◆ **Activity**:
Quote exactly, and only, the lines from the one with "renforce également le" through the end of the listing.

- - - -

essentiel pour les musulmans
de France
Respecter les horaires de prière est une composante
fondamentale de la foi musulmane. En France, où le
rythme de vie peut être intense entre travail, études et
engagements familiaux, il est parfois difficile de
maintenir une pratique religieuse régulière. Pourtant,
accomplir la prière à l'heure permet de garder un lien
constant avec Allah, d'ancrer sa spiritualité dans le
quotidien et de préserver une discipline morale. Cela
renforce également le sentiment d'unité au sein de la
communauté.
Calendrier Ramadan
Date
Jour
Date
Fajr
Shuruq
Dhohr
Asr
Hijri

- - - -

◆ **Result for this exercise**:
renforce également le sentiment d'unité au sein de la
communauté.
Calendrier Ramadan
Date
Jour
Date
Fajr
Shuruq
Dhohr
Asr
Hijri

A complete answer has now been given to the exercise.